Nuclear power and nuclear weapons are one and the same technology. A 1,000
megawatt nuclear reactor generates 600 pounds or so of plutonium per year:
An atomic bomb requires a fraction of that amount for fuel, and plutonium
remains radioactive for 250,000 years. Therefore every country with a
nuclear power plant also has a bomb factory with unlimited potential.The
nuclear power industry sets an unforgivable precedent by exporting nuclear
technology — bomb factories — to dozens of non-nuclear nations.

Why is nuclear power still viable, after we’ve witnessed catastrophic
accidents, enormous financial outlays, weapons proliferation and
nuclear-waste induced epidemics of cancers and genetic disease for
generations to come? Simply put, many government and other officials
believe the nuclear industry mantra: safe, clean and green. And the public
is not educated on the issue.

There are some signs of change. Germany will phase out nuclear power by
2022. Italy and Switzerland have decided against it, and anti-nuclear
advocates in Japan have gained traction. China remains cautious on nuclear
power. Yet the nuclear enthusiasm of the U.S., Britain, Russia and Canada
continues unabated. The industry, meanwhile, has promoted new modular and
“advanced” reactors as better alternatives to traditional reactors. They
are, however, subject to the very same risks — accidents, terrorist
attacks, human error — as the traditional reactors. Many also create
fissile material for bombs as well as the legacy of radioactive waste.

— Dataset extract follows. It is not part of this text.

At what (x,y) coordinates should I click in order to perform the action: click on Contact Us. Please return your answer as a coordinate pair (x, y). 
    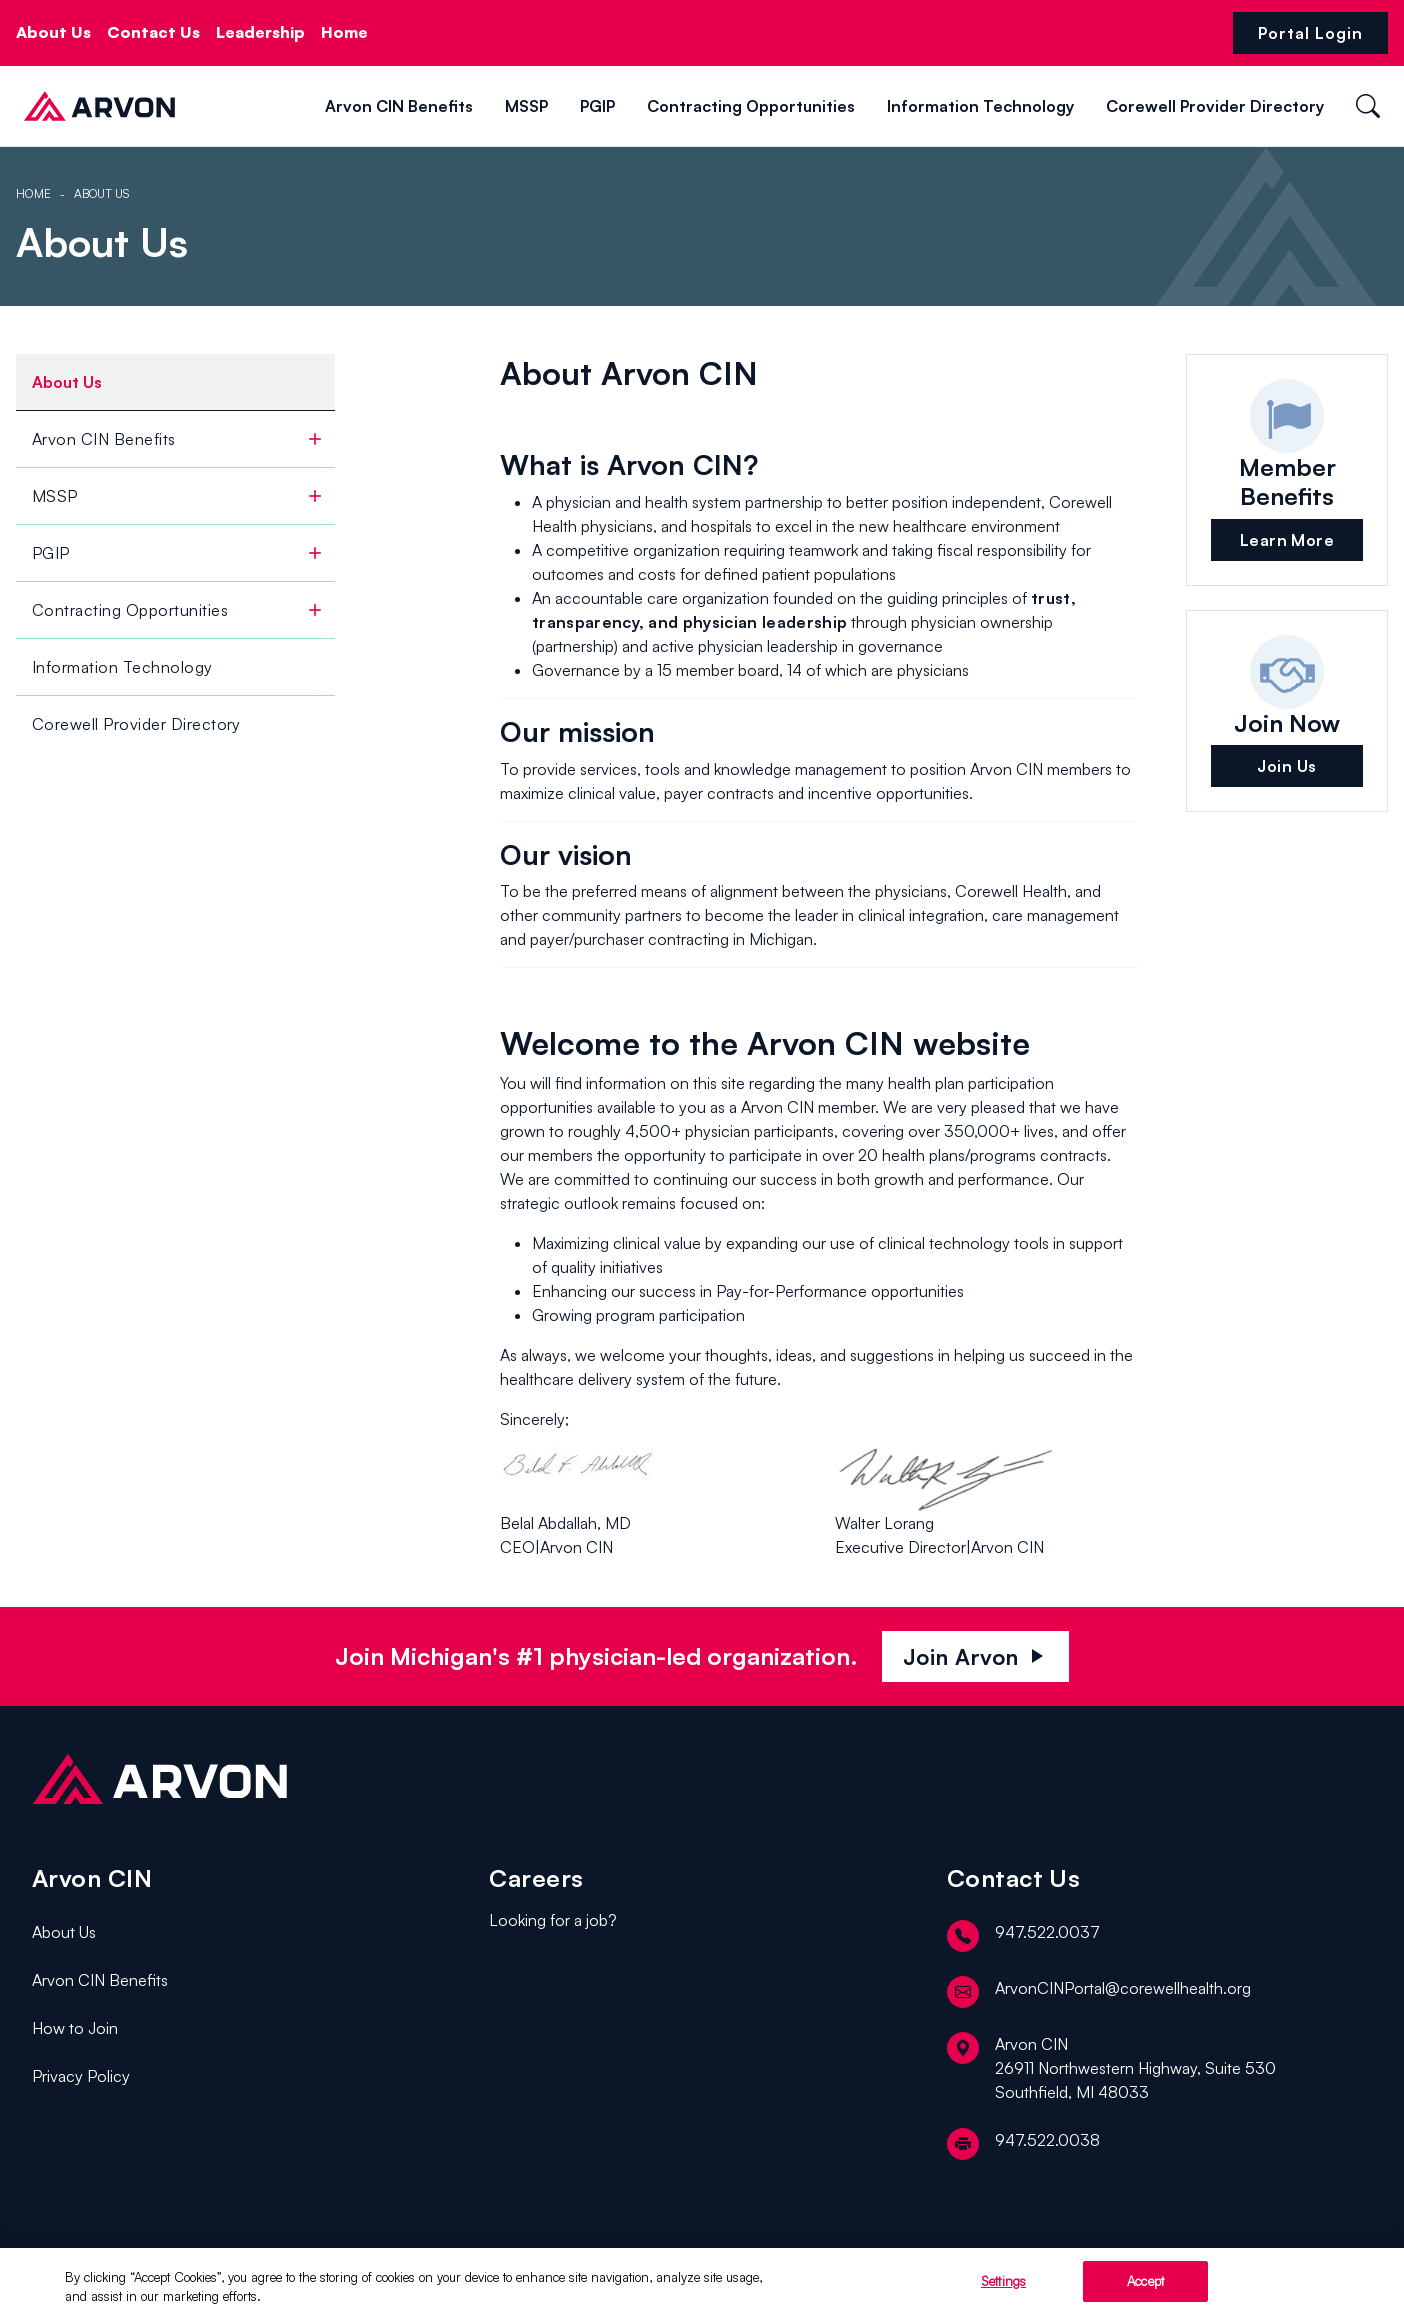
    Looking at the image, I should click on (153, 32).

True green, clean, nearly emission-free solutions exist for providing
energy. They lie in a combination of conservation and renewable energy
sources, mainly wind, solar and geothermal, hydropower plants, and biomass
from algae. A smart-grid could integrate consuming and producing devices,
allowing flexible operation of household appliances. The problem of
intermittent power can be solved by storing energy using available
technologies.

Millions of jobs can be created by replacing nuclear power with nationally
integrated, renewable energy systems. In the U.S. alone, the project could
be paid for by the $180 billion currently allocated for nuclear weapons
programs over the next decade. There would be no need for new weapons if
the Russian and U.S. nuclear arsenals — 95 percent of the estimated 20,500
nuclear weapons globally — were abolished.

Nuclear advocates often paint those who oppose them as Luddites who are
afraid of, or don’t understand, technology, or as hysterics who exaggerate
the dangers of nuclear power.

One might recall the sustained attack over many decades by the tobacco
industry upon the medical profession, a profession that revealed the grave
health dangers induced by smoking.

Smoking, broadly speaking, only kills the smoker. Nuclear power bequeaths
morbidity and mortality — epidemics of disease — to all future generations.

The millions of lives lost to smoking in the era before the health risks of
cigarettes were widely exposed will be minuscule compared to the medical
catastrophe we face through the continued use of nuclear power.

Let’s use this extraordinary moment to convince governments and others to
move toward a nuclear-free world.Let’s prove that informed democracies will
behave in a responsible fashion.

 Helen Caldicott, a pediatrician, is founding president of Physicians for
Social Responsibility. A native of Australia, she left her Harvard Medical
School post in 1980 to work full-time on anti-nuclear education.